In this study, we used a single-item unidimensional instrument (fVAS), and two multi-item unidimensional instruments (FSS, SF-36vs). The consistency of the results indicates that the findings derived from the selected fatigue instruments are representative.

Several factors may influence fatigue severity; in our study, female sex and younger age were associated with fatigue. Previous studies on other diseases and conditions have been inconsistent regarding these items; and even though a statistically significant association was found in our study, it is not possible to make a generalized and universal conclusion5,49,50,51,52,53. However, the association between pain and fatigue has been consistent in many studies15,54. Pain elicits signals of bodily damage, and is an inducer of the sickness behavior response that is evolutionarily believed to increase the survival of the individual55; fatigue is a major component of this response15. A genome-wide association study (GWAS) of patients with Sjögren’s syndrome identified an association with genetic variants of the RTP4 gene influencing the severity of fatigue. This gene encodes a protein involved in pain processing and points to a possible molecular explanation for the association15,56.
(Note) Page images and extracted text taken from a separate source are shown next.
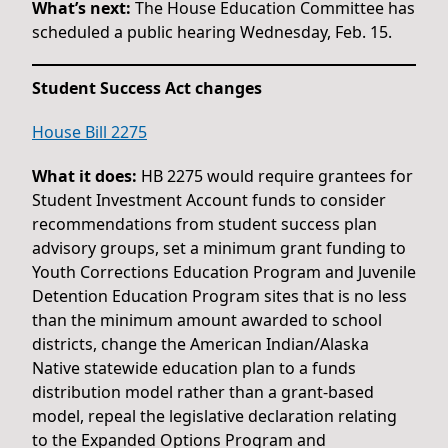
What’s next:
The House Education Committee has
scheduled a public hearing Wednesday, Feb. 15.
Student Success Act changes
House Bill 2275
What it does:
HB 2275 would require grantees for
Student Investment Account funds to consider
recommendations from student success plan
advisory groups, set a minimum grant funding to
Youth Corrections Education Program and Juvenile
Detention Education Program sites that is no less
than the minimum amount awarded to school
districts, change the American Indian/Alaska
Native statewide education plan to a funds
distribution model rather than a grant-based
model, repeal the legislative declaration relating
to the Expanded Options Program and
Depressive mood is a consistent factor associated with fatigue in chronic inflammatory conditions3,5. In addition, this association has been described in both treated and untreated patients37,57. Both depression and fatigue are elements in the sickness behavior response and are possibly signaled by common inflammatory and neurotransmitter pathways58,59. Some studies of people with mental depression show increased proinflammatory cytokine profiles60. The role of IL-1β in depression has been increasingly emphasized, and could be key to elucidating why fatigue and depression are closely associated61. An additional explanation is that the instruments used to assess fatigue and depression often have similar wording, therefore capturing elements of both dimensions. Finally, fatigue can also be a part of depressive disease entities with overlapping symptomatologies62. Although fatigue in celiac disease have been scarcely explored previously, it is likely that the mechanisms that generate fatigue are identical across chronic inflammatory diseases.
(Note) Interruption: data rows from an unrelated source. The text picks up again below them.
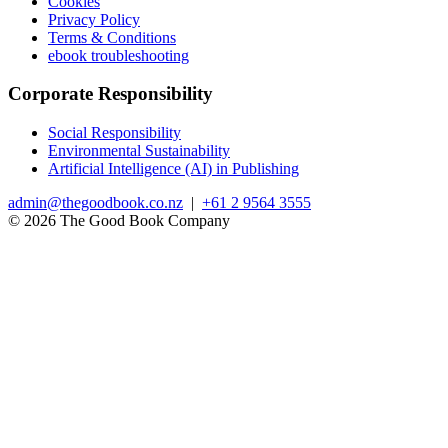
Cookies
Privacy Policy
Terms & Conditions
ebook troubleshooting
Corporate Responsibility
Social Responsibility
Environmental Sustainability
Artificial Intelligence (AI) in Publishing
admin@thegoodbook.co.nz
|
+61 2 9564 3555
© 2026 The Good Book Company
Anemia, as well as vitamin D, folic acid, cobalamin, and iron deficiencies, frequently occur in celiac disease63,64,65; however, we could not reveal any association between hemoglobin and fatigue, an observation possibly owing to the low number of patients with anemia (n = 5). The evidence regarding vitamin D deficiency and fatigue is conflicting; no associations were observed. The rates of cobalamin and folic acid deficiencies were too small for adequate analysis, and no associations with fatigue were observed.
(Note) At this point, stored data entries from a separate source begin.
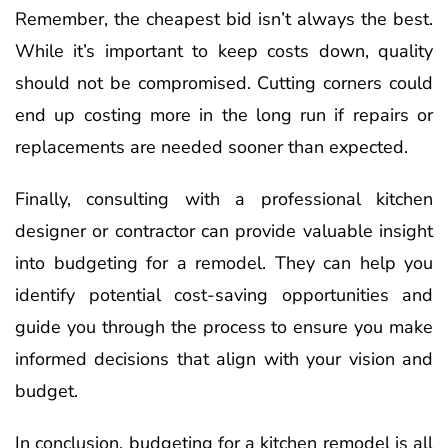
Remember, the cheapest bid isn’t always the best.
While it’s important to keep costs down, quality
should not be compromised. Cutting corners could
end up costing more in the long run if repairs or
replacements are needed sooner than expected.
Finally, consulting with a professional kitchen
designer or contractor can provide valuable insight
into budgeting for a remodel. They can help you
identify potential cost-saving opportunities and
guide you through the process to ensure you make
informed decisions that align with your vision and
budget.
In conclusion, budgeting for a kitchen remodel is all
This study has some limitations; first, we did not record sleep disturbances. Reduced sleep quality, as recorded by the Pittsburgh Sleep Quality Index, has been previously shown to influence fatigue in patients with celiac disease and IBD38,49. Another limitation is the cross-sectional study design, which cannot point to causality and only describes associations. Even though we selected predefined cut-off values that have been used in other studies to define fatigue prevalence, the validity of these cut-off values is debatable; conceptually it is artificial to dichotomize a continuous trait into “fatigue” or “no fatigue”.

In conclusion, patients with newly diagnosed celiac disease had significantly increased and more prevalent fatigue when compared with matched, healthy control subjects. Fatigue in these patients was associated with female sex, younger age, pain, and depressive mood. This confirms that fatigue is a substantial ailment in untreated celiac disease that deserves increased attention in the management of these patients.